3. Pedagogy graduates in Slovenia are mainly employed in counseling services in kindergartens as well as in elementary and secondary schools. It is a specific arrangement in Slovenia (as well as in other countries of former Yugoslavia) that each school and kindergarten has its own counseling unit, where besides pedagogues also psychologists, special and social pedagogues, speech therapists, social workers and inclusive pedagogues can be employed.
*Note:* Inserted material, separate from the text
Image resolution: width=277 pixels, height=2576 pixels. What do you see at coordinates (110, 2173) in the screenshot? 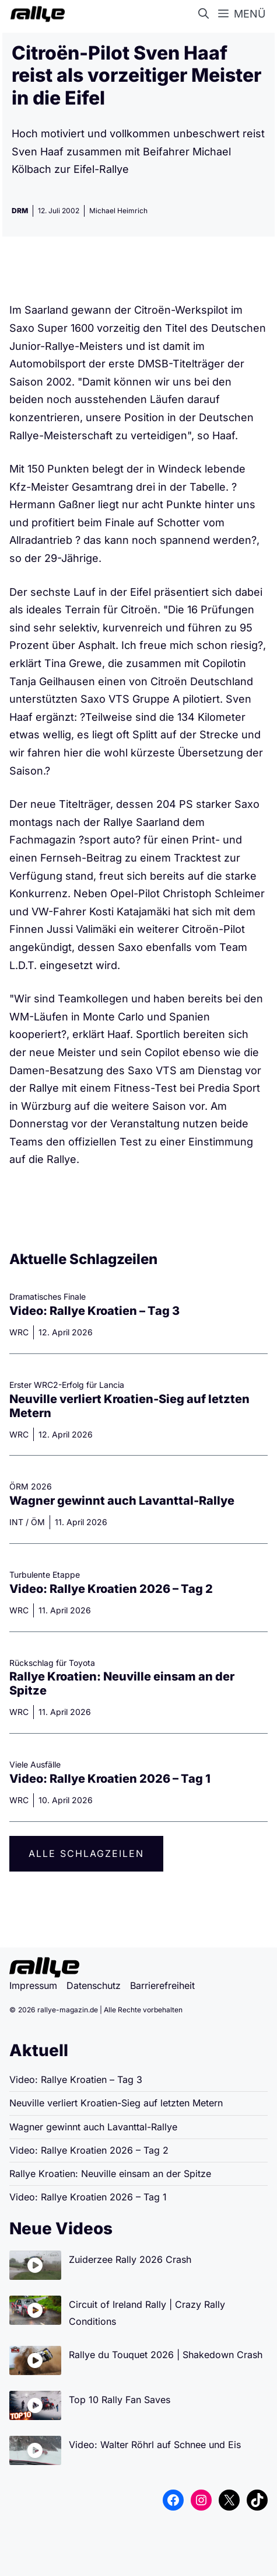
I see `Rallye Kroatien: Neuville einsam an der Spitze` at bounding box center [110, 2173].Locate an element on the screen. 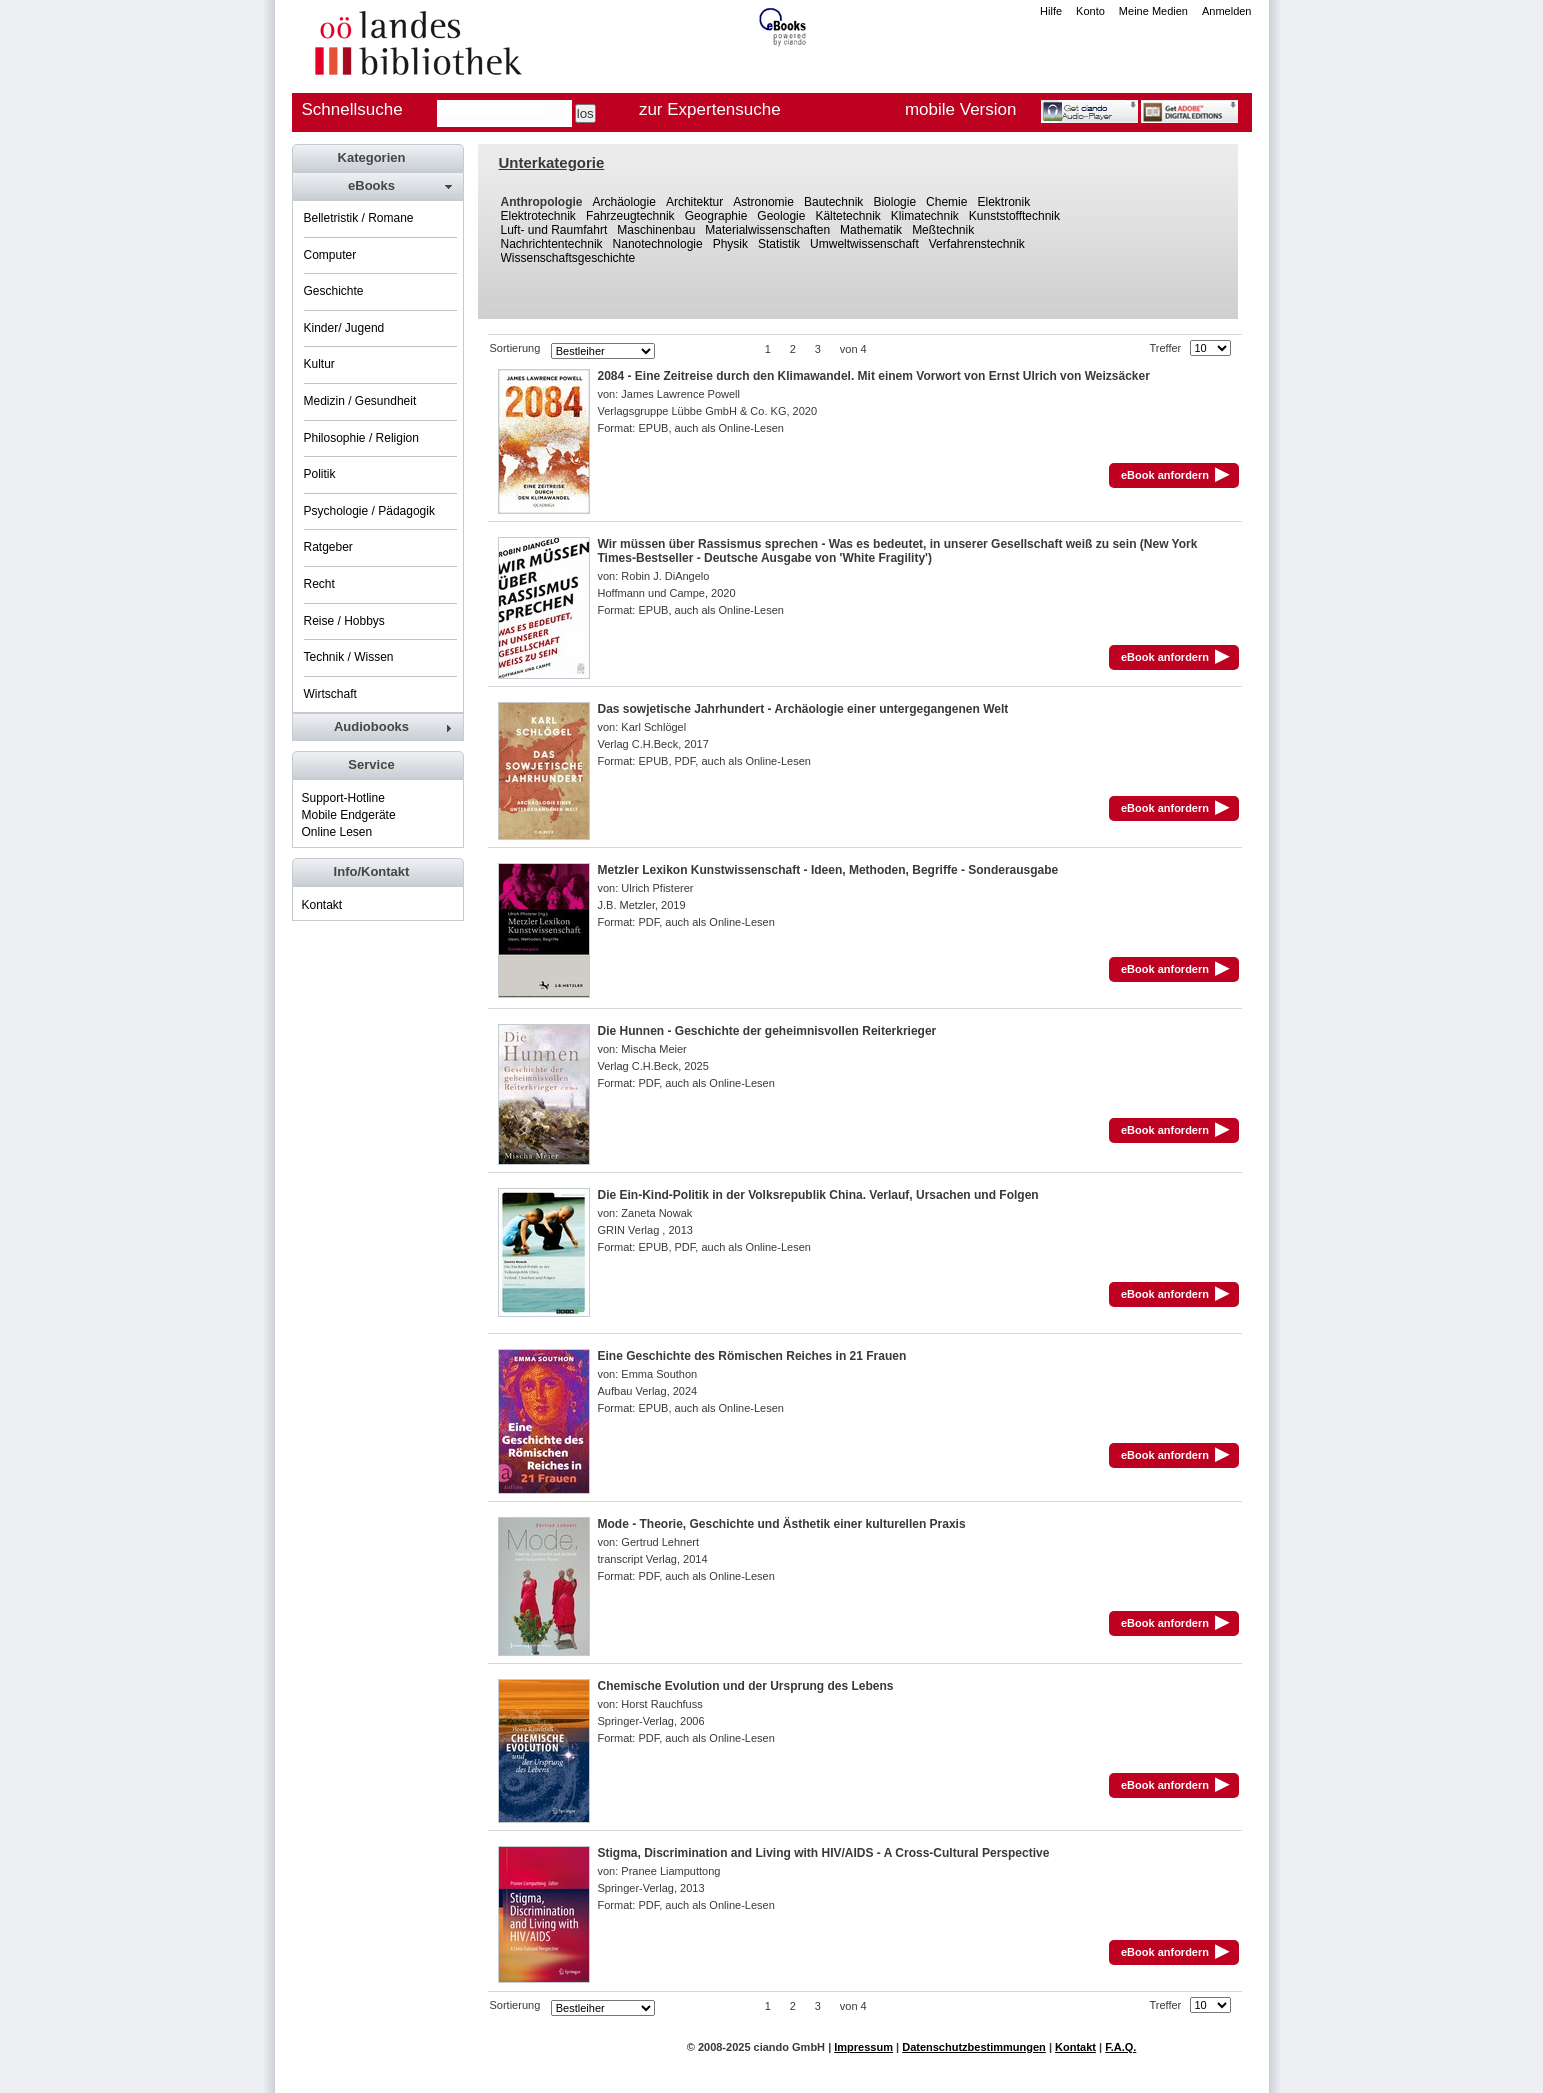 The height and width of the screenshot is (2093, 1543). Chemische Evolution und der Ursprung des Lebens is located at coordinates (746, 1686).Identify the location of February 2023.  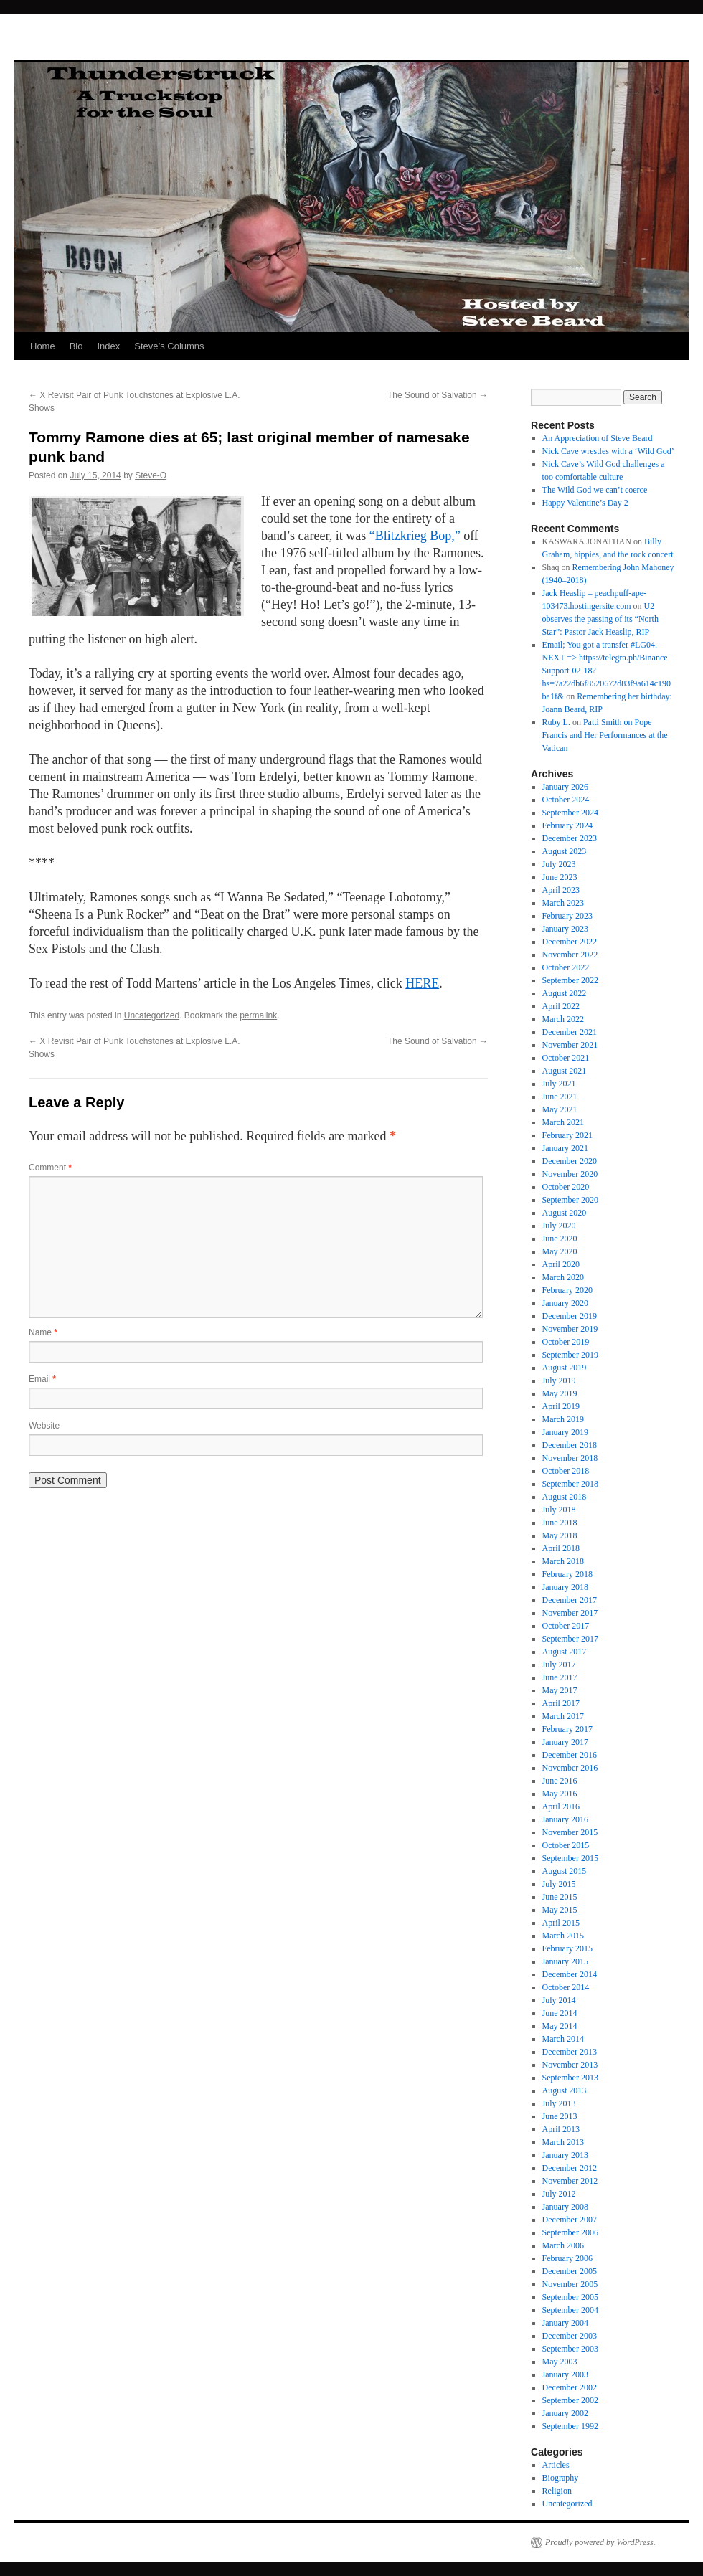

Such units are also established in boarding schools and educational institutions for behaviorally challenged youth.
4. With the programme streams: education of the blind – tiflopedagogics, education of the deaf – surdopedagogics, education of mentally retarded – oligofrenopedagogics, and vocational education of defective children (Janša Zorn Citation1997, 10).
5. With the programme streams: orthopedagogy, orthopedagogical education of children with behavioral and personality disorders, orthopedagogical education of physically disabled and ill children, surdopedagogics, speech therapy and tiflopedagogics (Janša Zorn Citation1997, 16).
6. With the programme streams: defectology for the mentally disabled, defectology for the blind and visually impaired, defectology for the hearing and speech impaired, defectology for the physically and chronically ill (Janša Zorn Citation1997, 25).
7. Universities are anonymised in the paper to avoid any possible negative effects to institutions.
8. The European Credit Transfer and Accumulation System (ECTS) was developed by the European Commission in order to provide common procedures to guarantee academic recognition of studies abroad. ECTS is a student-centred system based on the student workload required to achieve the objectives of a programme, objectives preferably specified in terms of the learning outcomes and competences to be acquired.